§ About this exercise: Apart from the pictures, every entry below should be repeated exactly.

Saved data entries
* * * * * * * * *
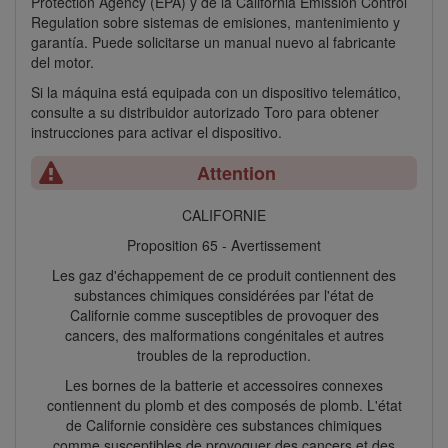
Protection Agency (EPA) y de la California Emission Control
Regulation sobre sistemas de emisiones, mantenimiento y
garantía. Puede solicitarse un manual nuevo al fabricante
del motor.
Si la máquina está equipada con un dispositivo telemático,
consulte a su distribuidor autorizado Toro para obtener
instrucciones para activar el dispositivo.
Attention
CALIFORNIE
Proposition 65 - Avertissement
Les gaz d'échappement de ce produit contiennent des
substances chimiques considérées par l'état de
Californie comme susceptibles de provoquer des
cancers, des malformations congénitales et autres
troubles de la reproduction.
Les bornes de la batterie et accessoires connexes
contiennent du plomb et des composés de plomb. L'état
de Californie considère ces substances chimiques
comme susceptibles de provoquer des cancers et des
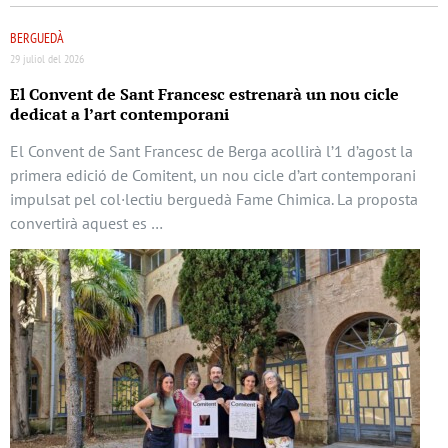
BERGUEDÀ
29 juliol del 2026
El Convent de Sant Francesc estrenarà un nou cicle
dedicat a l’art contemporani
El Convent de Sant Francesc de Berga acollirà l’1 d’agost la
primera edició de Comitent, un nou cicle d’art contemporani
impulsat pel col·lectiu berguedà Fame Chimica. La proposta
convertirà aquest es …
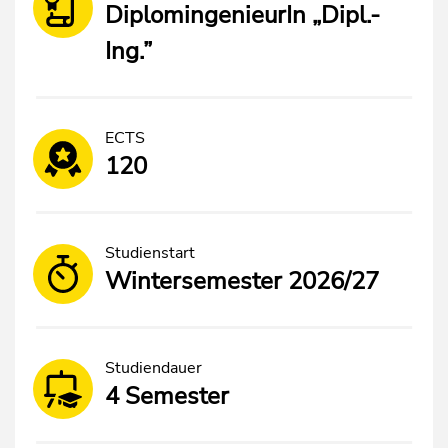
DiplomingenieurIn „Dipl.-
Ing.”
ECTS
120
Studienstart
Wintersemester 2026/27
Studiendauer
4 Semester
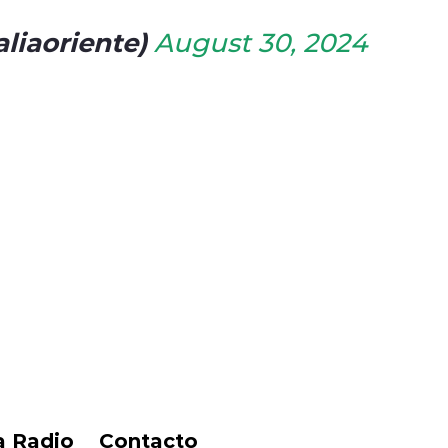
aliaoriente)
August 30, 2024
a Radio
Contacto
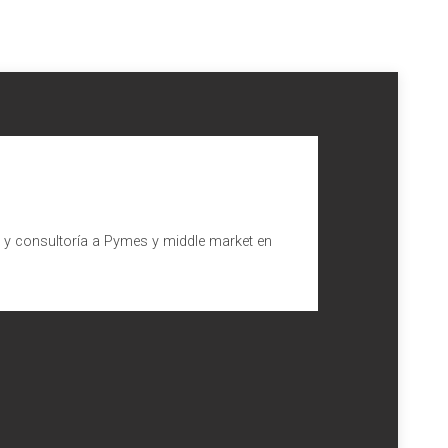
l y consultoría a Pymes y middle market en
a reforma del
Texto Refundido de la Ley Concursal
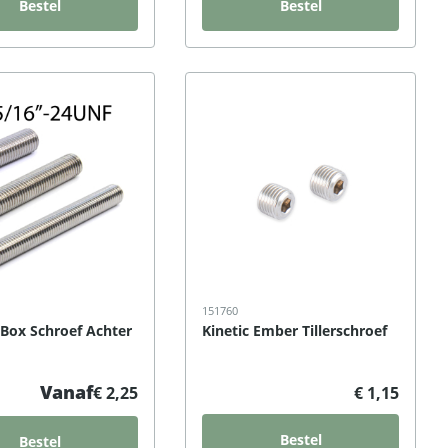
Bestel
Bestel
151760
-Box Schroef Achter
Kinetic Ember Tillerschroef
Vanaf
€ 2,25
€ 1,15
Bestel
Bestel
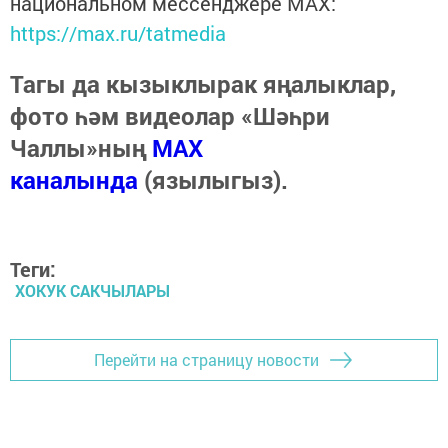
национальном мессенджере MАХ:
https://max.ru/tatmedia
Тагы да кызыклырак яңалыклар,
фото һәм видеолар «Шәһри
Чаллы»ның
MAX
каналында
(язылыгыз).
Теги:
ХОКУК САКЧЫЛАРЫ
Перейти на страницу новости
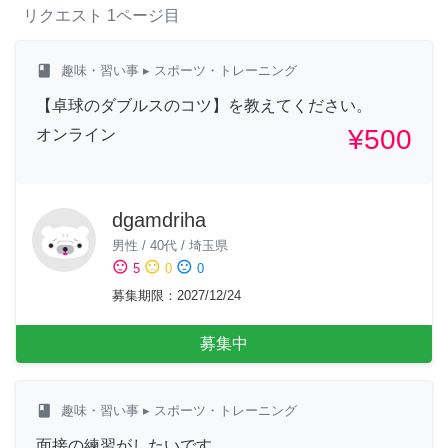
リクエスト
1ページ目
class
趣味・習い事
▸ スポーツ・トレーニング
【卓球のダブルスのコツ】を教えてください。
¥500
オンライン
dgamdriha
男性
/
40代
/
埼玉県
sentiment_satisfied
sentiment_neutral
sentiment_dissatisfied
5
0
0
募集期限
：
2027/12/24
募集中
class
趣味・習い事
▸ スポーツ・トレーニング
面接の練習がしたいです。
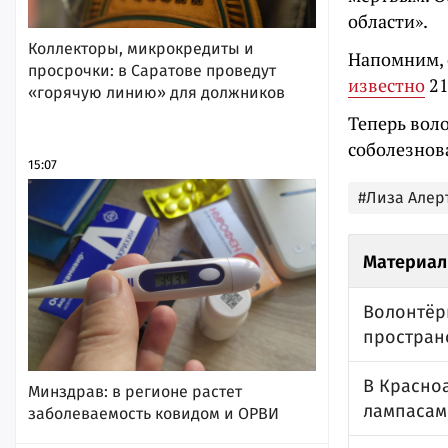
области».
Коллекторы, микрокредиты и
Напомним, 
просрочки: в Саратове проведут
известно
21
«горячую линию» для должников
Теперь вол
соболезнов
15:07
#Лиза Алер
Материал
Волонтёр
простран
В Красно
Минздрав: в регионе растет
лампасам
заболеваемость ковидом и ОРВИ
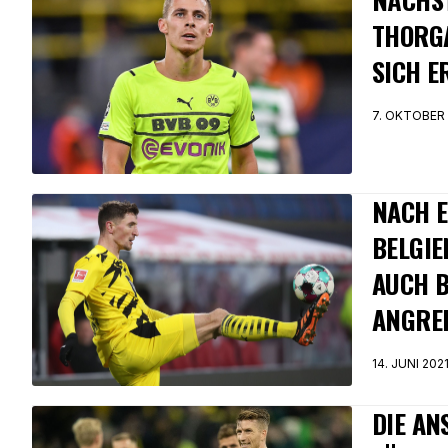
THORG
SICH E
7. OKTOBER 
NACH E
BELGIE
AUCH B
ANGRE
14. JUNI 202
DIE AN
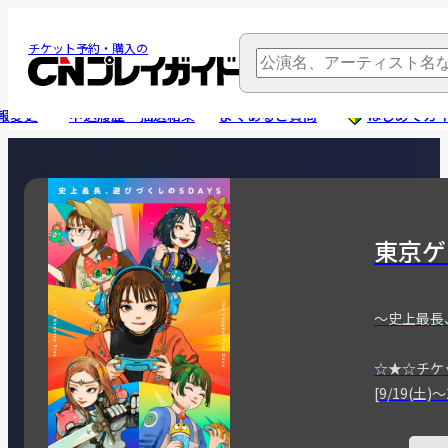
チケット予約・購入の
報変更
申込履歴・抽選結果
よくあるご質問
はじめてガ
東京ゲ
～史上最長
☆★☆チケ
[9/19(土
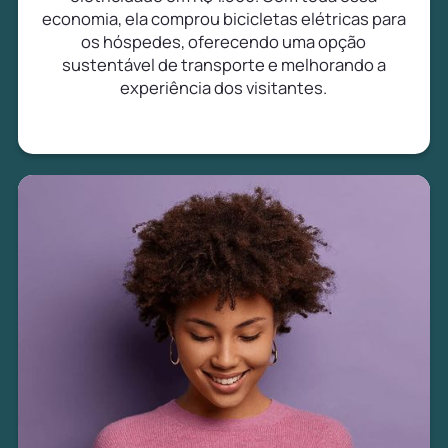
economia, ela comprou bicicletas elétricas para
os hóspedes, oferecendo uma opção
sustentável de transporte e melhorando a
experiência dos visitantes.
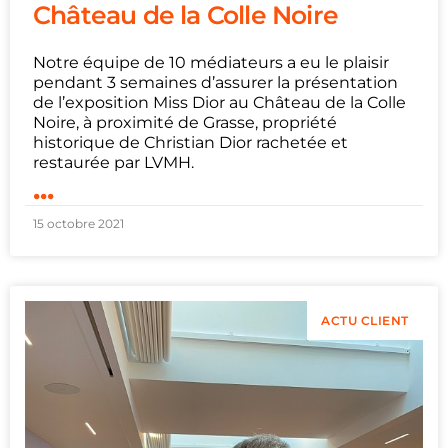
Château de la Colle Noire
Notre équipe de 10 médiateurs a eu le plaisir
pendant 3 semaines d’assurer la présentation
de l’exposition Miss Dior au Château de la Colle
Noire, à proximité de Grasse, propriété
historique de Christian Dior rachetée et
restaurée par LVMH.
...
15 octobre 2021
ACTU CLIENT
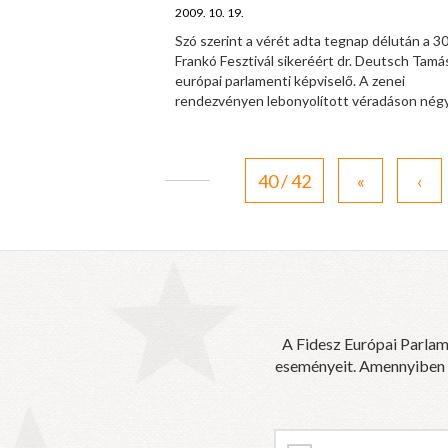
2009. 10. 19.
Szó szerint a vérét adta tegnap délután a 30
Frankó Fesztivál sikeréért dr. Deutsch Tamás
európai parlamenti képviselő. A zenei
rendezvényen lebonyolított véradáson négy 
40 / 42
«
‹
A Fidesz Európai Parlam
eseményeit. Amennyiben sz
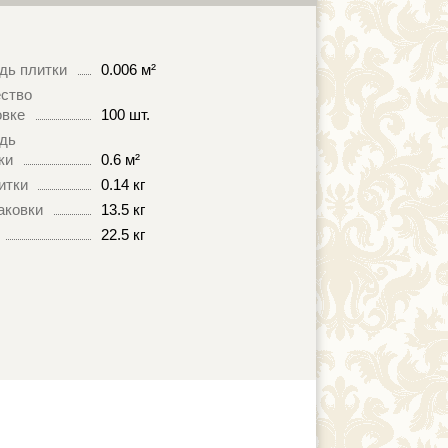
дь плитки
0.006 м²
ство
овке
100 шт.
дь
ки
0.6 м²
итки
0.14 кг
аковки
13.5 кг
22.5 кг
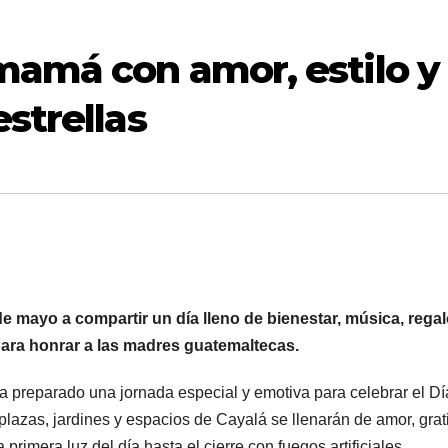
mamá con amor, estilo y
strellas
 de mayo a compartir un día lleno de bienestar, música, rega
ara honrar a las madres guatemaltecas.
ha preparado una jornada especial y emotiva para celebrar el Dí
lazas, jardines y espacios de Cayalá se llenarán de amor, grat
rimera luz del día hasta el cierre con fuegos artificiales.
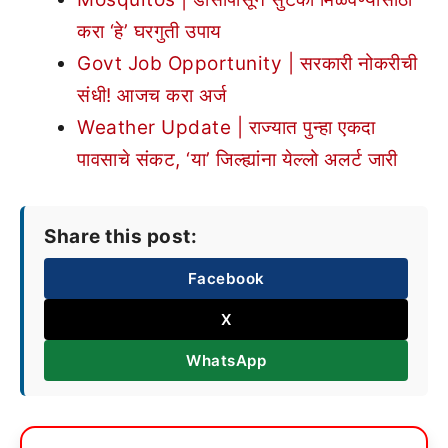
करा ‘हे’ घरगुती उपाय
Govt Job Opportunity | सरकारी नोकरीची
संधी! आजच करा अर्ज
Weather Update | राज्यात पुन्हा एकदा
पावसाचे संकट, ‘या’ जिल्ह्यांना येल्लो अलर्ट जारी
Share this post:
Facebook
X
WhatsApp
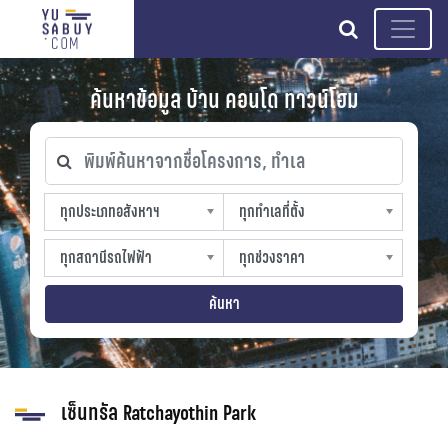
search
ค้นหาข้อมูล บ้าน คอนโด ทาวน์โฮม
พิมพ์ค้นหาจากชื่อโครงการ, ทำเล
ทุกประเภทอสังหาฯ
ทุกทำเลที่ตั้ง
ทุกประเภทอสังหาฯ
ทุกทำเลที่ตั้ง
sproperty
slocation
ทุกสถานีรถไฟฟ้า
ทุกช่วงราคา
ทุกสถานีรถไฟฟ้า
ทุกช่วงราคา
strain-station
sprice
ค้นหา
เซ็นทรัล Ratchayothin Park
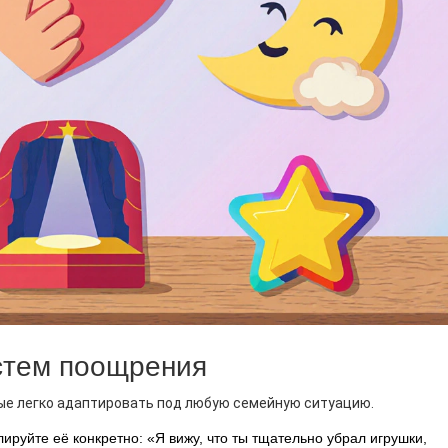
стем поощрения
ые легко адаптировать под любую семейную ситуацию.
уйте её конкретно: «Я вижу, что ты тщательно убрал игрушки,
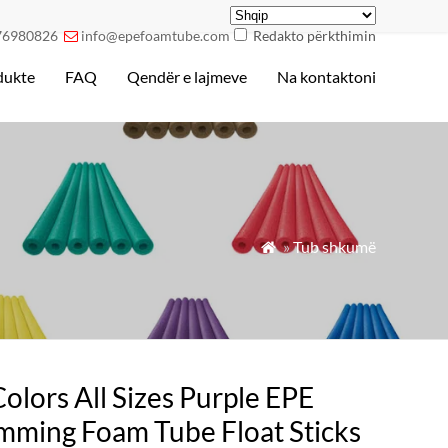
76980826
info@epefoamtube.com
Redakto përkthimin

dukte
FAQ
Qendër e lajmeve
Na kontaktoni
»
Tub shkumë

Colors All Sizes Purple EPE
mming Foam Tube Float Sticks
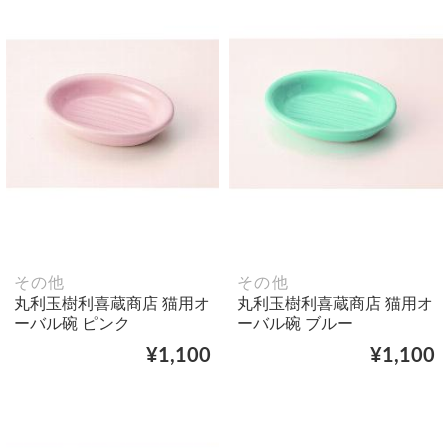
その他
その他
丸利玉樹利喜蔵商店 猫用オ
丸利玉樹利喜蔵商店 猫用オ
ーバル碗 ピンク
ーバル碗 ブルー
¥1,100
¥1,100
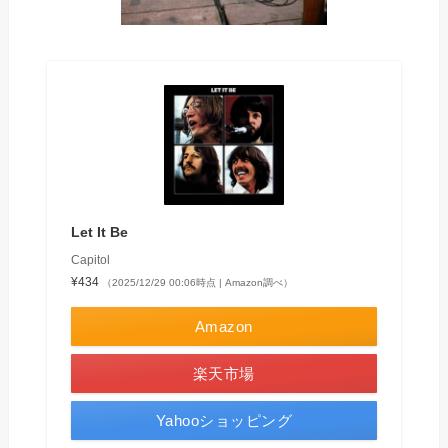
Let It Be
Capitol
¥434
（2025/12/29 00:06時点 | Amazon調べ）
Amazon
楽天市場
Yahooショッピング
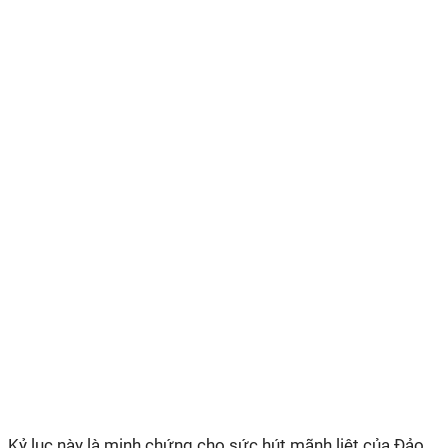
Kỷ lục này là minh chứng cho sức hút mãnh liệt của Đảo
* * * * * * * * *
§ Written answer:
Protection Agency (EPA) y de la California Emission Control
Regulation sobre sistemas de emisiones, mantenimiento y
garantía. Puede solicitarse un manual nuevo al fabricante
del motor.
Si la máquina está equipada con un dispositivo telemático,
consulte a su distribuidor autorizado Toro para obtener
instrucciones para activar el dispositivo.
Attention
CALIFORNIE
Proposition 65 - Avertissement
Les gaz d'échappement de ce produit contiennent des
substances chimiques considérées par l'état de
Californie comme susceptibles de provoquer des
cancers, des malformations congénitales et autres
troubles de la reproduction.
Les bornes de la batterie et accessoires connexes
contiennent du plomb et des composés de plomb. L'état
de Californie considère ces substances chimiques
comme susceptibles de provoquer des cancers et des
BERGUEDÀ
29 juliol del 2026
El Convent de Sant Francesc estrenarà un nou cicle
dedicat a l’art contemporani
El Convent de Sant Francesc de Berga acollirà l’1 d’agost la
primera edició de Comitent, un nou cicle d’art contemporani
impulsat pel col·lectiu berguedà Fame Chimica. La proposta
convertirà aquest es …
DiplomingenieurIn „Dipl.-
Ing.”
ECTS
120
Studienstart
Wintersemester 2026/27
Studiendauer
4 Semester
aliaoriente)
August 30, 2024
a Radio
Contacto
l y consultoría a Pymes y middle market en
a reforma del
Texto Refundido de la Ley Concursal
Bestel
Bestel
151760
-Box Schroef Achter
Kinetic Ember Tillerschroef
Vanaf
€ 2,25
€ 1,15
Bestel
Bestel
национальном мессенджере MАХ:
https://max.ru/tatmedia
Тагы да кызыклырак яңалыклар,
фото һәм видеолар «Шәһри
Чаллы»ның
MAX
каналында
(язылыгыз).
Теги:
ХОКУК САКЧЫЛАРЫ
Перейти на страницу новости
リクエスト
1ページ目
class
趣味・習い事
▸ スポーツ・トレーニング
【卓球のダブルスのコツ】を教えてください。
¥500
オンライン
dgamdriha
男性
/
40代
/
埼玉県
sentiment_satisfied
sentiment_neutral
sentiment_dissatisfied
5
0
0
募集期限
：
2027/12/24
募集中
class
趣味・習い事
▸ スポーツ・トレーニング
面接の練習がしたいです。
области».
Коллекторы, микрокредиты и
Напомним, 
просрочки: в Саратове проведут
известно
21
«горячую линию» для должников
Теперь вол
соболезнов
15:07
#Лиза Алер
Материал
Волонтёр
простран
В Красно
Минздрав: в регионе растет
лампасам
заболеваемость ковидом и ОРВИ
THORG
SICH E
7. OKTOBER 
NACH E
BELGIE
AUCH B
ANGRE
14. JUNI 202
DIE AN
チケット予約・購入の
報変更
申込履歴・抽選結果
よくあるご質問
はじめてガ
東京ゲ
～史上最長
☆★☆チケ
[9/19(土
economia, ela comprou bicicletas elétricas para
os hóspedes, oferecendo uma opção
sustentável de transporte e melhorando a
experiência dos visitantes.
Château de la Colle Noire
Notre équipe de 10 médiateurs a eu le plaisir
pendant 3 semaines d’assurer la présentation
de l’exposition Miss Dior au Château de la Colle
Noire, à proximité de Grasse, propriété
historique de Christian Dior rachetée et
restaurée par LVMH.
...
15 octobre 2021
ACTU CLIENT
2009. 10. 19.
Szó szerint a vérét adta tegnap délután a 30
Frankó Fesztivál sikeréért dr. Deutsch Tamás
európai parlamenti képviselő. A zenei
rendezvényen lebonyolított véradáson négy 
40 / 42
«
‹
A Fidesz Európai Parlam
eseményeit. Amennyiben sz
дь плитки
0.006 м²
ство
овке
100 шт.
дь
ки
0.6 м²
итки
0.14 кг
аковки
13.5 кг
22.5 кг
mamá con amor, estilo y
strellas
 de mayo a compartir un día lleno de bienestar, música, rega
ara honrar a las madres guatemaltecas.
ha preparado una jornada especial y emotiva para celebrar el Dí
lazas, jardines y espacios de Cayalá se llenarán de amor, grat
rimera luz del día hasta el cierre con fuegos artificiales.
करा ‘हे’ घरगुती उपाय
Govt Job Opportunity | सरकारी नोकरीची
संधी! आजच करा अर्ज
Weather Update | राज्यात पुन्हा एकदा
पावसाचे संकट, ‘या’ जिल्ह्यांना येल्लो अलर्ट जारी
Share this post:
Facebook
X
WhatsApp
search
ค้นหาข้อมูล บ้าน คอนโด ทาวน์โฮม
พิมพ์ค้นหาจากชื่อโครงการ, ทำเล
ทุกประเภทอสังหาฯ
ทุกทำเลที่ตั้ง
ทุกประเภทอสังหาฯ
ทุกทำเลที่ตั้ง
sproperty
slocation
ทุกสถานีรถไฟฟ้า
ทุกช่วงราคา
ทุกสถานีรถไฟฟ้า
ทุกช่วงราคา
strain-station
sprice
ค้นหา
เซ็นทรัล Ratchayothin Park
стем поощрения
ые легко адаптировать под любую семейную ситуацию.
уйте её конкретно: «Я вижу, что ты тщательно убрал игрушки,
76980826
info@epefoamtube.com
Redakto përkthimin

dukte
FAQ
Qendër e lajmeve
Na kontaktoni
»
Tub shkumë

Colors All Sizes Purple EPE
mming Foam Tube Float Sticks
その他
その他
丸利玉樹利喜蔵商店 猫用オ
丸利玉樹利喜蔵商店 猫用オ
ーバル碗 ピンク
ーバル碗 ブルー
¥1,100
¥1,100
Let It Be
Capitol
¥434
（2025/12/29 00:06時点 | Amazon調べ）
Amazon
楽天市場
Yahooショッピング
Kỷ lục này là minh chứng cho sức hút mãnh liệt của Đảo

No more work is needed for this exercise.